Historians point out that the 1964 Games did not go as well as detour citizens would remember. Yuji Ishizaka, a sports sociologist at Nara Women’s University, said two senior officials resigned amid public criticism over Japan’s decision to send a team to the 1962 Asian Games, when host country Indonesia excluded athletes from Israel and Taiwan. And up until the year before the 1964 Olympics, only half of the public supported hosting the Games.

Still, the hope of any Olympics is for athletic competition to come to the fore when the Games begin. What people remember best from 1964, Japanese women’s volleyball teama group of factory workers who received the gold medal from the Russians; or the men’s gymnastics team that won the group gold medal is the hero.

This year, even without live audiences, the drama is still available and will be televised. But it will soften.

“For athletes, for me, having an audience gives you so much strength,” said Shuji Tsurumi, an 83-year-old gymnast who won three individual silver medals on the 1964 team.

For a successful landing, you need to feel the breath of the athlete on your skin, the air in the stadium, the tension of the others around you.” “Without it, it’s not the same.”

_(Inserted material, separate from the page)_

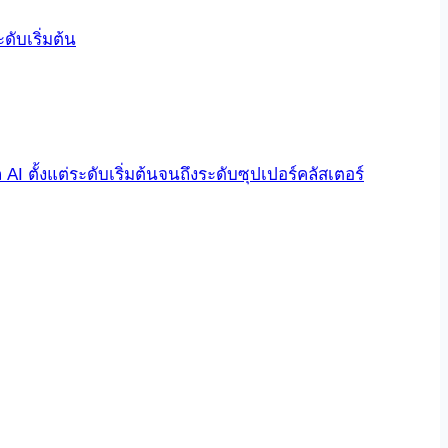
ับเริ่มต้น
 ตั้งแต่ระดับเริ่มต้นจนถึงระดับซุปเปอร์คลัสเตอร์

Yoshiko Kanda, a member of the volleyball team that won in 1964, said the crowd’s cheers were “the biggest reminder of why I’m competing”.

“Without that feeling in the air, I’m sure many athletes are struggling,” said Ms. Kanda, 79, who competes under her unmarried name Matsumura. In 1964, the environment, the air and the feeling in the society were burning with excitement.” “Compared to the 64 Olympics, it will be very lonely.”